* _WHAT YOU ARE ASKED TO DO_
Among the entries below, which lines run from the line with "CONNECT WITH US (522, 496)" through the line with "Invirt (728, 21)"? Retype those, both ends included, exactly and without pictures.

* _DATA SHOWN_
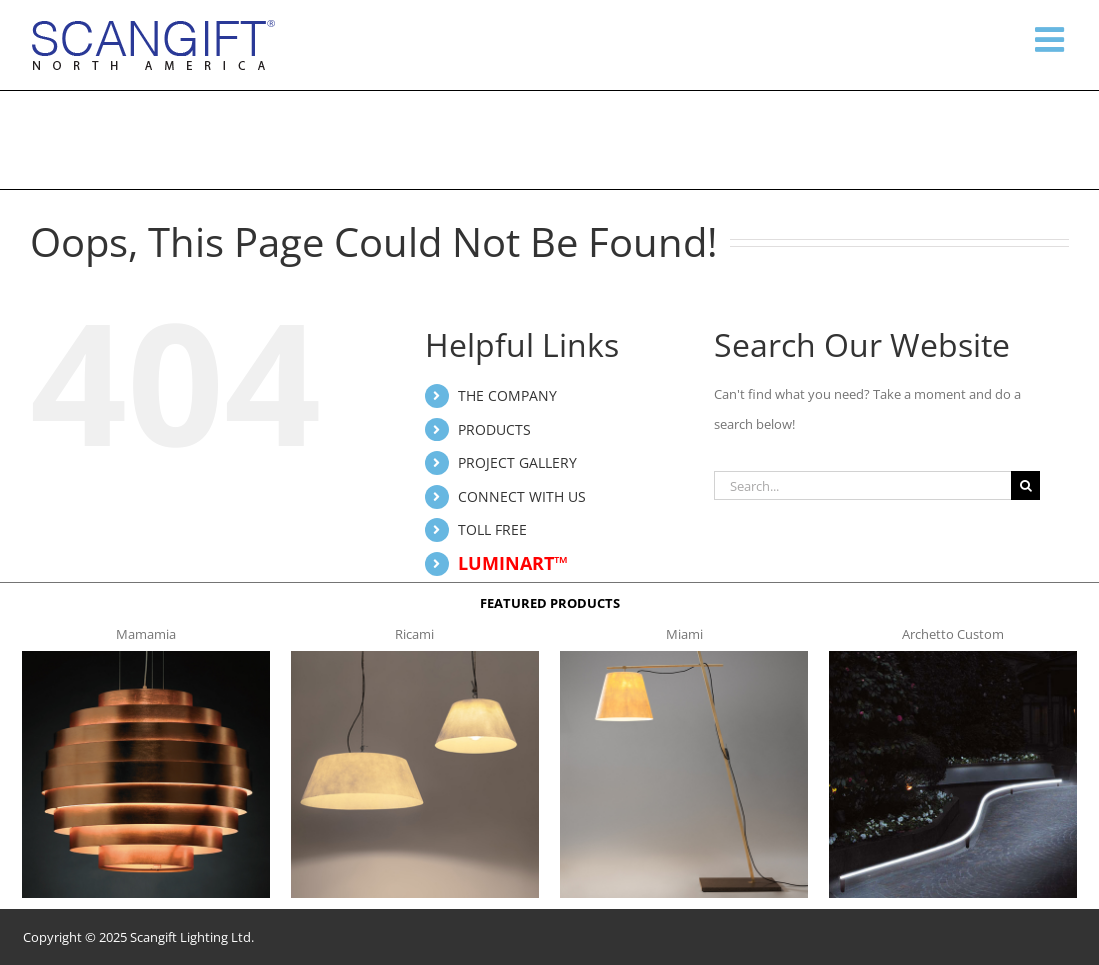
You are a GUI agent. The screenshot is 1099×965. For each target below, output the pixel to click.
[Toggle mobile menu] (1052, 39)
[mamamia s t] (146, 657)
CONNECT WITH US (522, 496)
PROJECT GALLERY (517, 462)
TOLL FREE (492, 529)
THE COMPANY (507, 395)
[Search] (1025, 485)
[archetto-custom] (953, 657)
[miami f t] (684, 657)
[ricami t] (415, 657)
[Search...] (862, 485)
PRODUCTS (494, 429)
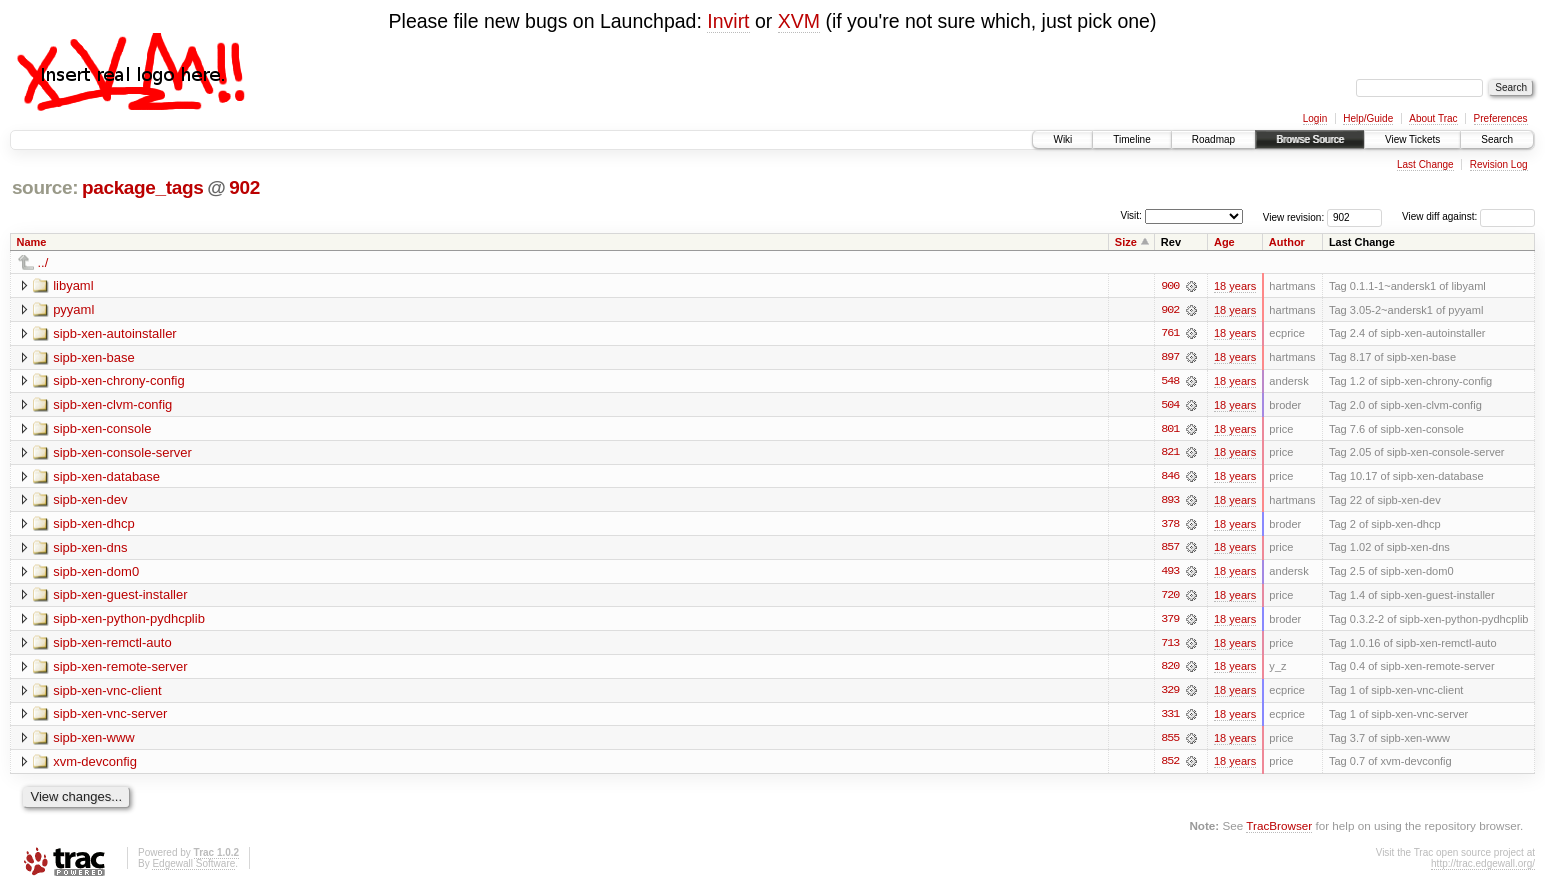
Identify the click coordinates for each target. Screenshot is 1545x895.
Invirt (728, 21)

---

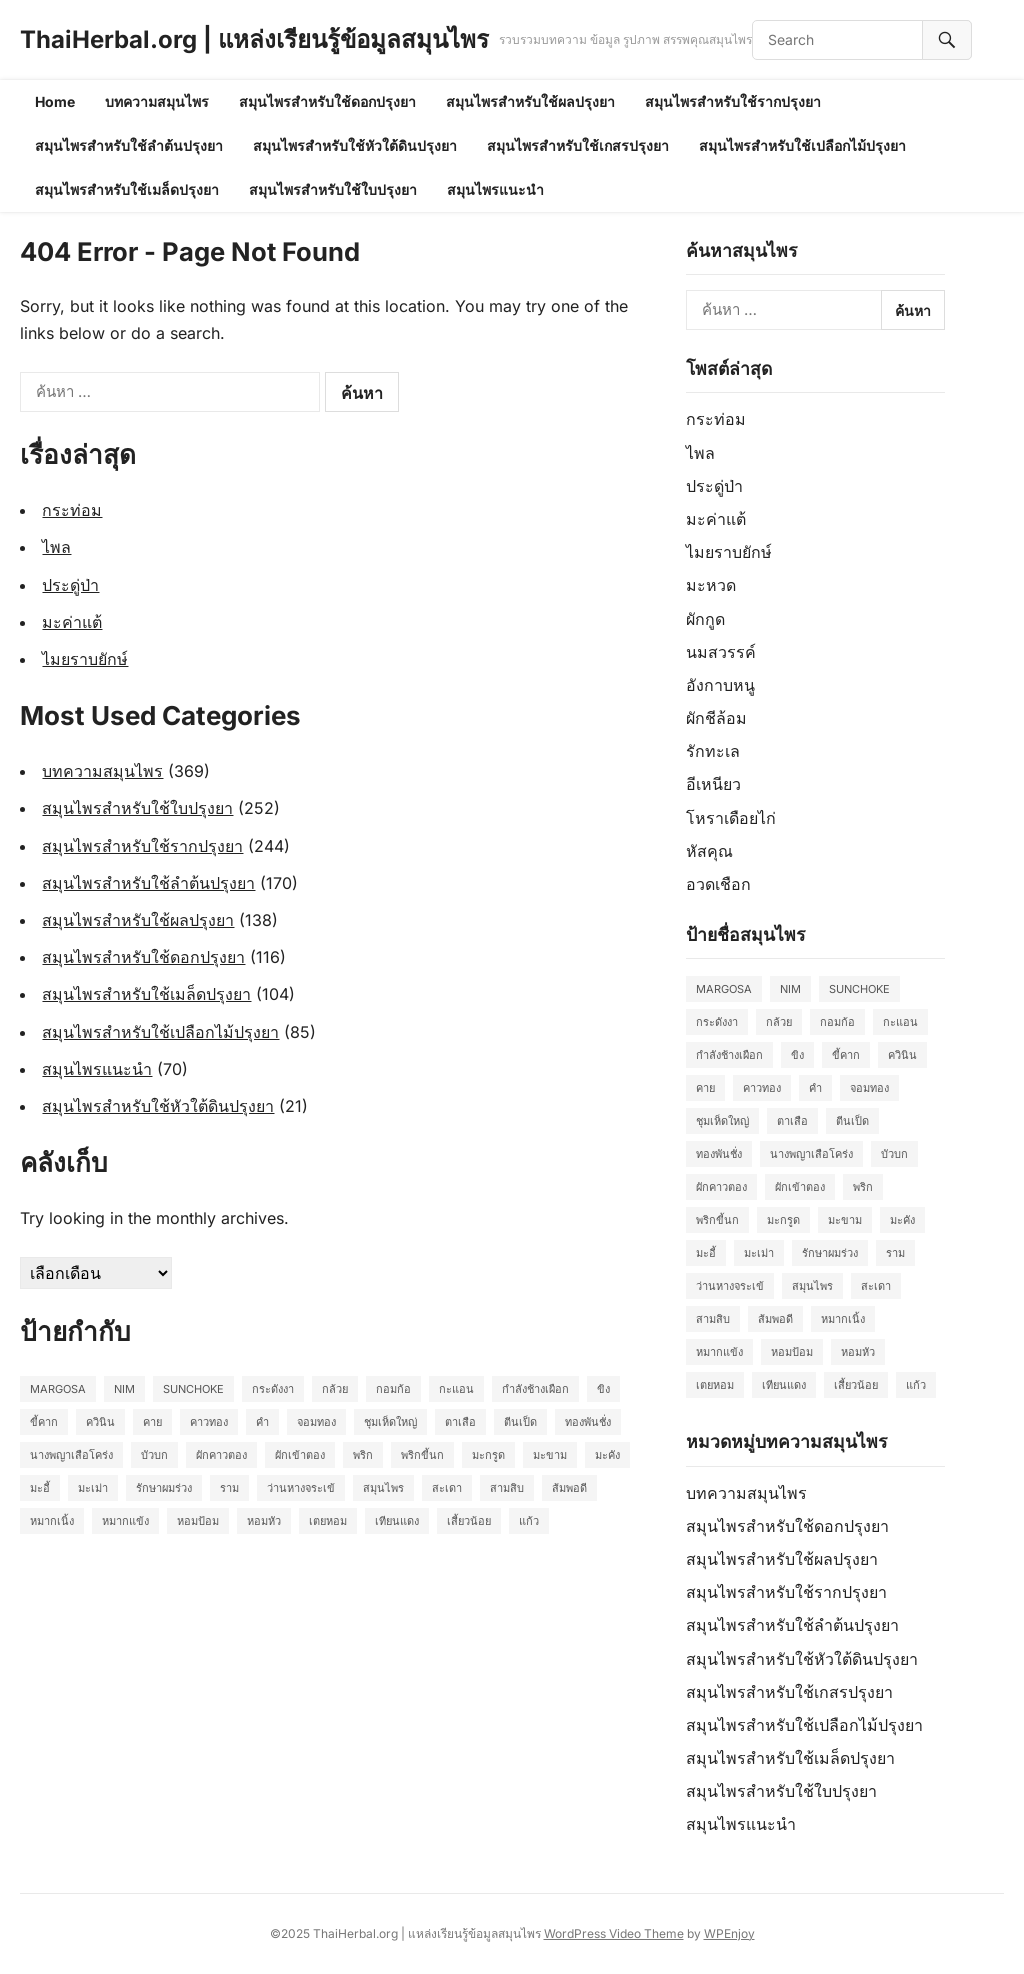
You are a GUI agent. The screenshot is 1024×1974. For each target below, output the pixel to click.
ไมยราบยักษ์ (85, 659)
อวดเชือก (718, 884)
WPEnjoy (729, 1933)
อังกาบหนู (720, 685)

* _RESPONSE AREA_
CONNECT WITH US (522, 496)
PROJECT GALLERY (517, 462)
TOLL FREE (492, 529)
THE COMPANY (507, 395)
[Search] (1025, 485)
[archetto-custom] (953, 657)
[miami f t] (684, 657)
[ricami t] (415, 657)
[Search...] (862, 485)
PRODUCTS (494, 429)
Identify the click coordinates for each target. Screenshot is 1545x895.
Invirt (728, 21)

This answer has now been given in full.